You’re the GUY. YOU do it.
on January 28, 2019 at 1:01 amChapter: An It's Walky! Prophylactique
Characters: David Walkerton, Joyce Brown
Location: inconvenience store
Honestly, the anxiety over needing to buy more condoms in public probably should have kept these two from doing it a second time for like another ten years.
You know what’s fun is when you’re the girl buying large condoms and a buddy is the cashier
not autobiographical at all
See, I always enjoyed taking one of those huge 30 packs up to the counter and watching the cashier’s expression as I calmly made my purchase.
well I imagine they sell enough over multiple shifts, but it was the fact it was me
Naw – I’m sure one of them could have figured out how to order condom online.
… and how to buy a PO Box…
This was in the early 2000s, yeah? I’m not sure they’d have many online purchase options
Not that I’d know. I turned 7 in late 2000
I am relieved to know you weren’t trying to buy condoms online in 2000, then.
This takes place in 2004, I believe (since Shortpacked! started in 2005) so…
And a quick google search shows that, yes, Amazon.com did indeed sell condoms back in 2004.
But then they’d have to wait for the condoms to arrive in the mail, and from the previous strip it’s pretty clear Joyce wouldn’t want to wait that long.
Not to mention that with the martians coming to attack the Earth, nobody will have the time to deliver those condoms.
True. However, Willis’ comment indicated that it would take “another ten years” – surely online shopping would be faster than THAT.
All Walky really needed was to start seeking out public bathrooms and a roll of quarters.
JOYCE: “I was kind of hoping to avoid the clerk laughing at the plain-Jane church mouse who thinks she is going to get some!”
One of the sweet yet funny things about these two is that neither of them think that they are worthy of the other.
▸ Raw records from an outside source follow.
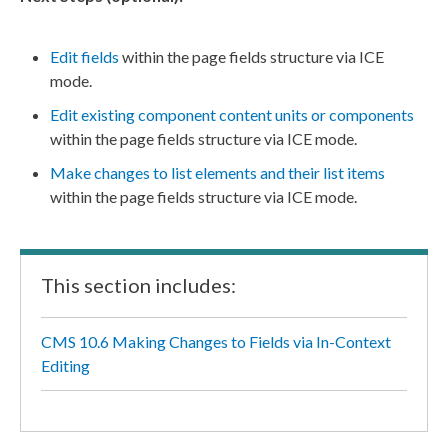
Edit fields
within the
page
fields structure via ICE
mode.
Edit existing
component
content units or
component
s
within the
page
fields structure via ICE mode.
Make changes to list
elements
and their list items
within the
page
fields structure via ICE mode.
This section includes:
CMS 10.6 Making Changes to Fields via In-Context
Editing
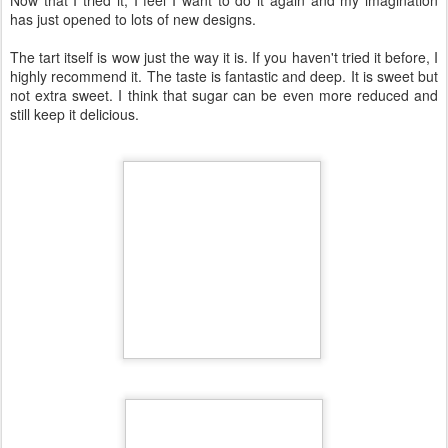
I'm sure that everybody made an apple tart at least once in life as it
is such a common desert and I thought I cannot be any more
impressed. But this one, first is a French-style apple pie, known as
Tarte Tatin, usually made with caramel sauce and turned upside
down after baking. Second, it has such a special design that you'll
rarely see entering a classic pastry shop. Third, although seems
fancy and complicated, it is super simple in terms of preparation
and the number of ingredients used.
What was more complicated to figure out was how to cut the apples
into such long sheets. Cutting them by knife is almost impossible.
Using a potato peeler maybe can help a bit but it can be frustrating.
You need a special cutter for them. The French chefs know this
cutter well to create all sorts of fancy fruits and vegetable
decorations but the price for one is way too high for a simple home
baker like me. I found however a cheap plastic alternative
(compared to full metallic French versions) with a good blade. How
long this will be working well, we'll see, but for its first usage did its
job perfectly and I am happy about it. However, I am not sure how
often I will use it in the future.
I was mentioning earlier its simplicity. This tart is about a puff pastry
sheet, apples and a caramel sauce made from sugar and butter. It
takes longer to bake properly (about 2 hours) and it needs to rest
for at least 4 hours (or better overnight in the fridge) to set properly.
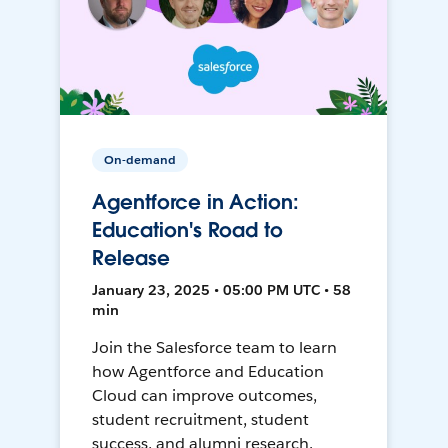
On-demand
Agentforce in Action:
Education's Road to
Release
January 23, 2025 • 05:00 PM UTC • 58
min
Join the Salesforce team to learn
how Agentforce and Education
Cloud can improve outcomes,
student recruitment, student
success, and alumni research.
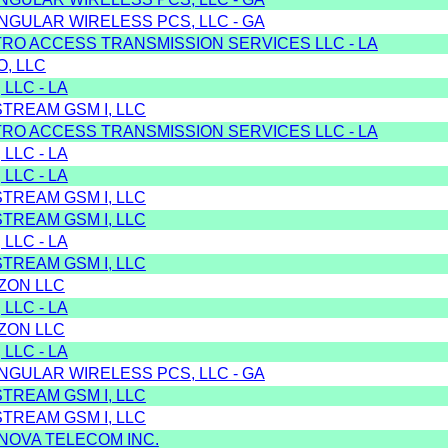
NGULAR WIRELESS PCS, LLC - GA
TRO ACCESS TRANSMISSION SERVICES LLC - LA
, LLC
 LLC - LA
TREAM GSM I, LLC
TRO ACCESS TRANSMISSION SERVICES LLC - LA
 LLC - LA
 LLC - LA
TREAM GSM I, LLC
TREAM GSM I, LLC
 LLC - LA
TREAM GSM I, LLC
IZON LLC
 LLC - LA
IZON LLC
 LLC - LA
NGULAR WIRELESS PCS, LLC - GA
TREAM GSM I, LLC
TREAM GSM I, LLC
 NOVA TELECOM INC.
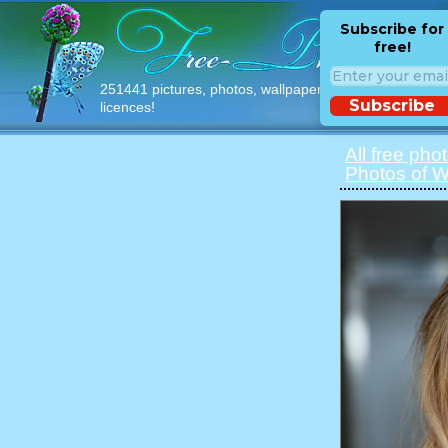
Subscribe for
free!
251441 pictures, photos, wallpapers with free
Subscribe
licences!
All free pho
Photos of 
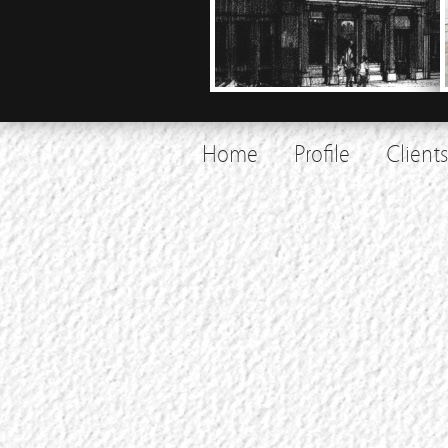
Home
Profile
Clients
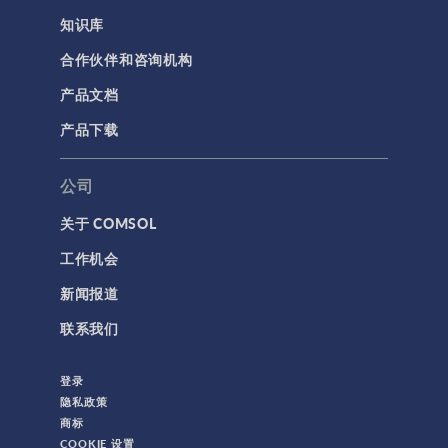
知识库
合作伙伴和咨询机构
产品文档
产品下载
公司
关于 COMSOL
工作机会
新闻报道
联系我们
登录
隐私政策
商标
COOKIE 设置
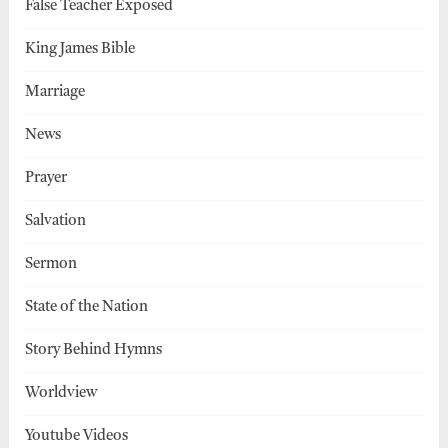
False Teacher Exposed
King James Bible
Marriage
News
Prayer
Salvation
Sermon
State of the Nation
Story Behind Hymns
Worldview
Youtube Videos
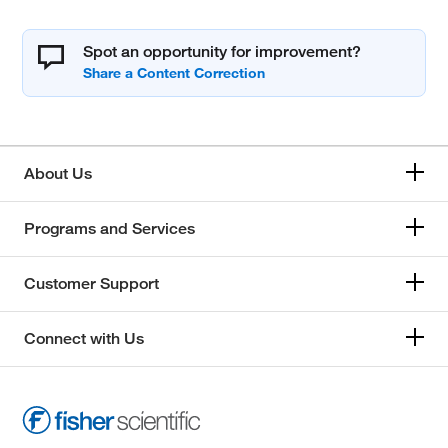
Spot an opportunity for improvement?
About Us
Programs and Services
Customer Support
Connect with Us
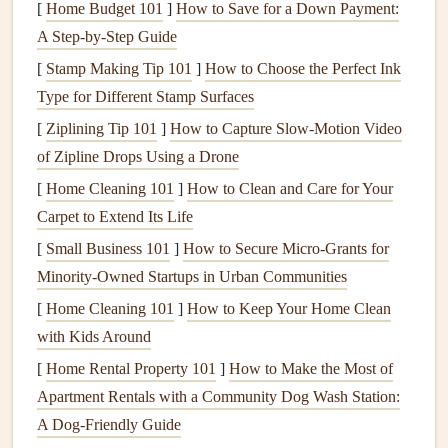
process
smoother
.
[
Home Budget 101
]
How to Save for a Down Payment:
A Step-by-Step Guide
With these
benefits
in mind, let's explore some of the best
[
Stamp Making Tip 101
]
How to Choose the Perfect Ink
storage solutions
for
organizing
your
scrapbooking tools
.
Type for Different Stamp Surfaces
Storage Bins and Containers
[
Ziplining Tip 101
]
How to Capture Slow‑Motion Video
One of the simplest and most versatile solutions for
of Zipline Drops Using a Drone
organizing
scrapbooking tools
is using
storage bins and
[
Home Cleaning 101
]
How to Clean and Care for Your
containers
. These can be used to organize everything from
Carpet to Extend Its Life
paper
to
embellishments
,
stamps
, and
adhesives
.
[
Small Business 101
]
How to Secure Micro‑Grants for
Minority‑Owned Startups in Urban Communities
Clear Plastic Bins
:
Transparent bins
allow you to
[
Home Cleaning 101
]
How to Keep Your Home Clean
easily view the
contents
without having to open them.
with Kids Around
You can store everything from
patterned paper
to
small embellishments
and organize them by color,
[
Home Rental Property 101
]
How to Make the Most of
theme, or project.
Apartment Rentals with a Community Dog Wash Station:
Stackable Bins
:
Stackable storage bins
are a great
A Dog-Friendly Guide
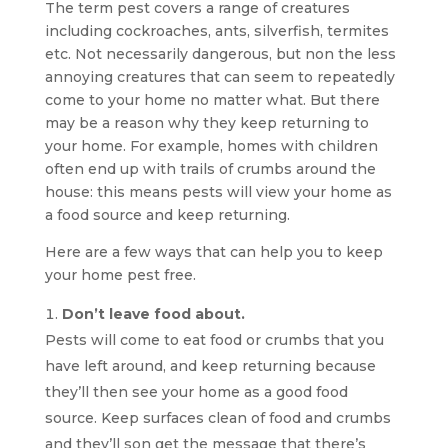
The term pest covers a range of creatures
including cockroaches, ants, silverfish, termites
etc. Not necessarily dangerous, but non the less
annoying creatures that can seem to repeatedly
come to your home no matter what. But there
may be a reason why they keep returning to
your home. For example, homes with children
often end up with trails of crumbs around the
house: this means pests will view your home as
a food source and keep returning.
Here are a few ways that can help you to keep
your home pest free.
Don’t leave food about.
Pests will come to eat food or crumbs that you
have left around, and keep returning because
they’ll then see your home as a good food
source. Keep surfaces clean of food and crumbs
and they’ll son get the message that there’s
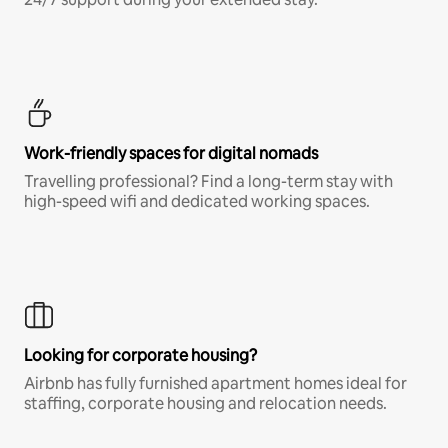
Work-friendly spaces for digital nomads
Travelling professional? Find a long-term stay with
high-speed wifi and dedicated working spaces.
Looking for corporate housing?
Airbnb has fully furnished apartment homes ideal for
staffing, corporate housing and relocation needs.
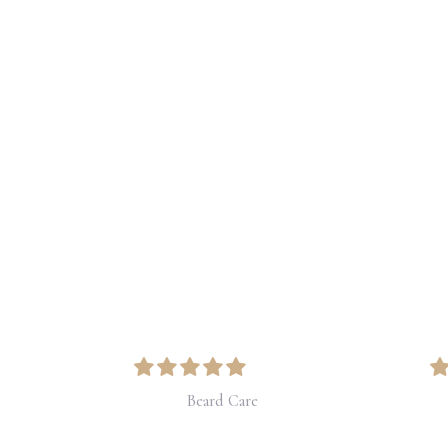
Price
range:
$33.25
through
$42.00
Beard Care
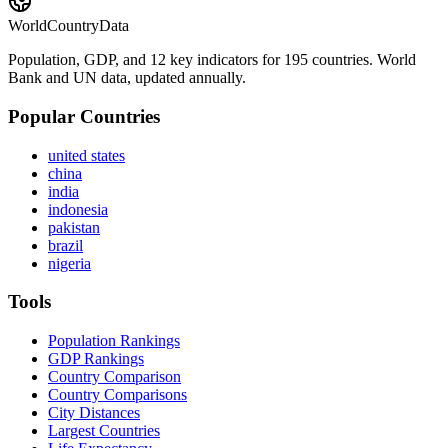
WorldCountryData
Population, GDP, and 12 key indicators for 195 countries. World
Bank and UN data, updated annually.
Popular Countries
united states
china
india
indonesia
pakistan
brazil
nigeria
Tools
Population Rankings
GDP Rankings
Country Comparison
Country Comparisons
City Distances
Largest Countries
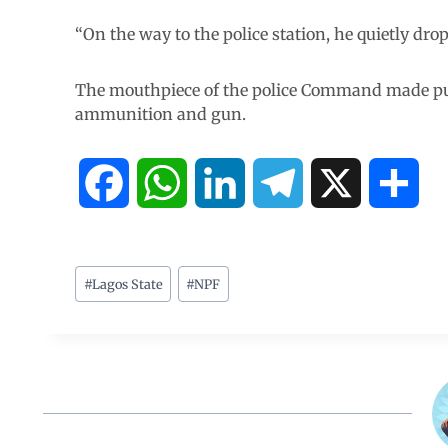
“On the way to the police station, he quietly drop
The mouthpiece of the police Command made pub
ammunition and gun.
F
W
L
T
X
S
a
h
i
e
h
c
a
n
l
a
#
Lagos State
#
NPF
e
t
k
e
r
b
s
e
g
e
o
A
d
r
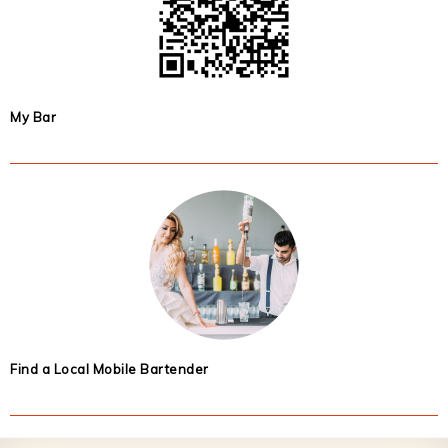
My Bar
Find a Local Mobile Bartender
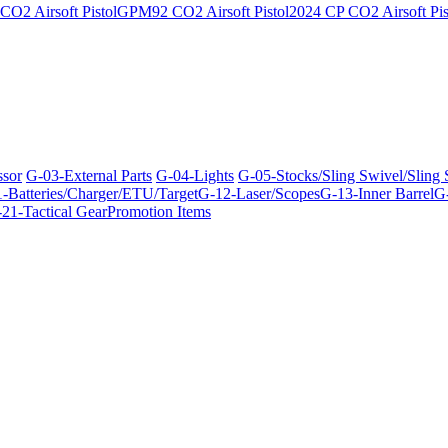
O2 Airsoft Pistol
GPM92 CO2 Airsoft Pistol
2024 CP CO2 Airsoft Pis
ssor
G-03-External Parts
G-04-Lights
G-05-Stocks/Sling Swivel/Sling
-Batteries/Charger/ETU/Target
G-12-Laser/Scopes
G-13-Inner Barrel
G-
21-Tactical Gear
Promotion Items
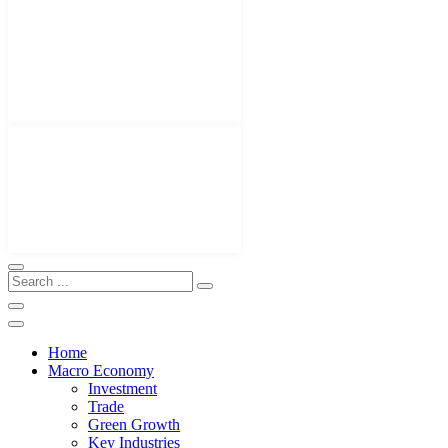
Home
Macro Economy
Investment
Trade
Green Growth
Key Industries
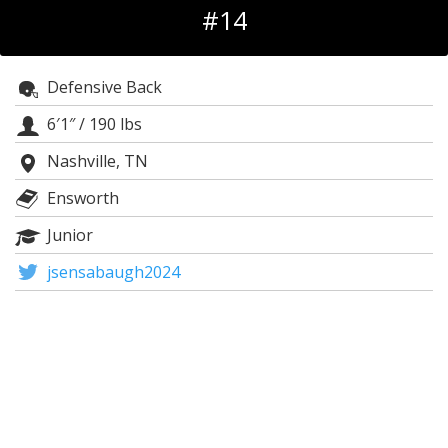
#14
Log In
Register
Defensive Back
Night Mode
OFF
6′1″
/
190 lbs
Nashville, TN
Ensworth
Junior
jsensabaugh2024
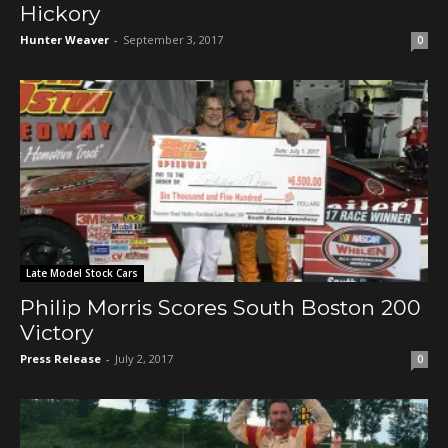
Hickory
Hunter Weaver
-
September 3, 2017
0
Late Model Stock Cars
Philip Morris Scores South Boston 200
Victory
Press Release
-
July 2, 2017
0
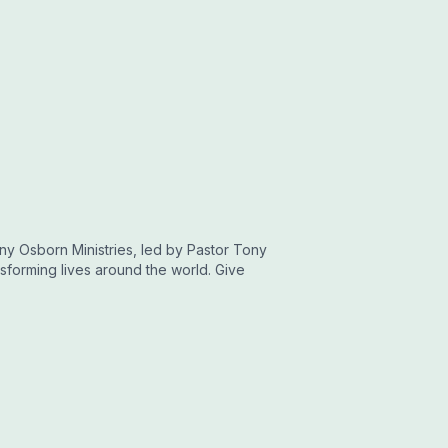
ny Osborn Ministries, led by Pastor Tony
sforming lives around the world. Give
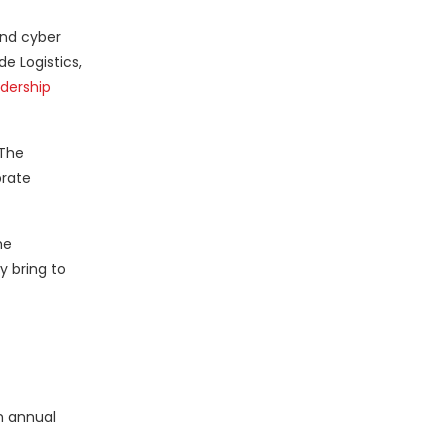
and cyber
e Logistics,
adership
 The
brate
he
y bring to
on annual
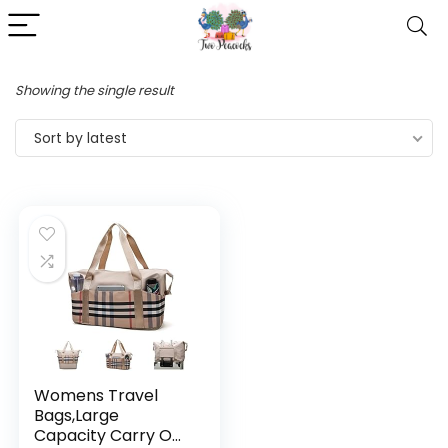
Showing the single result
Sort by latest
Womens Travel
Bags,Large
Capacity Carry On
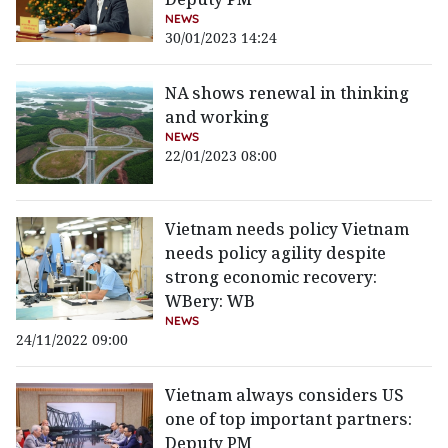
NEWS
30/01/2023 14:24
NA shows renewal in thinking
and working
NEWS
22/01/2023 08:00
Vietnam needs policy Vietnam
needs policy agility despite
strong economic recovery:
WBery: WB
NEWS
24/11/2022 09:00
Vietnam always considers US
one of top important partners:
Deputy PM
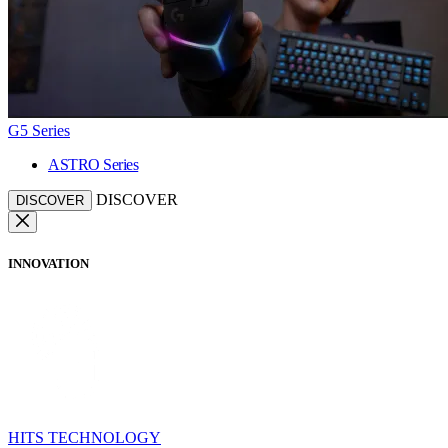
G5 Series
ASTRO Series
DISCOVER
DISCOVER
INNOVATION
HITS TECHNOLOGY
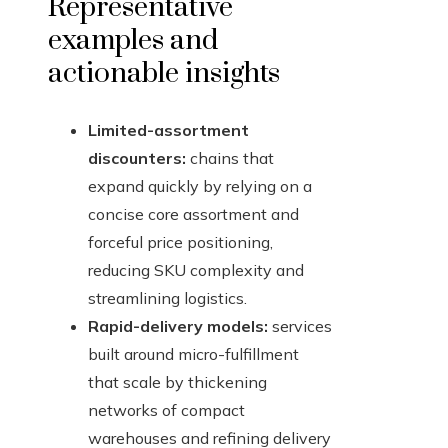
Representative
examples and
actionable insights
Limited-assortment
discounters:
chains that
expand quickly by relying on a
concise core assortment and
forceful price positioning,
reducing SKU complexity and
streamlining logistics.
Rapid-delivery models:
services
built around micro-fulfillment
that scale by thickening
networks of compact
warehouses and refining delivery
Maybe that’s a good sign for the long-term!
Or a bad sign for their mental health. /pʌtʰeidoʌ/, /pʌtʰaːdoʌ/.
I’m nearly 50 and have been married for 28 years and STILL probably couldn’t buy condoms in public. (Although clearly I did pre-vasectomy. That’s been a while. Anyway.) Anxiety’s a bitch.
I did see someone point out here they can be ordered online nowadays and it blew my mind, except for the part where, again, I don’t actually need to do it.
I just noticed the Chapter Name and am cracking up.
…yeah, I don’t actually get this one. I mean, intellectually I follow where it comes from, and god knows I’ve got anxiety so I can extrapolate, but I very mercifully got missed with the pervasive shame about bodily functions in general and reproductive ones in specific and lacking that makes this… kinda weird, and also sad. (I think it was a combo of personality + decent parents, cos fuck knows that shame was pervasive in semi-rural TN. Like, we were living in a very blue, arts-focused patch of semi-rural TN, but… I still grew up very aware of the fringes of the evangelical Bubble, soooo.)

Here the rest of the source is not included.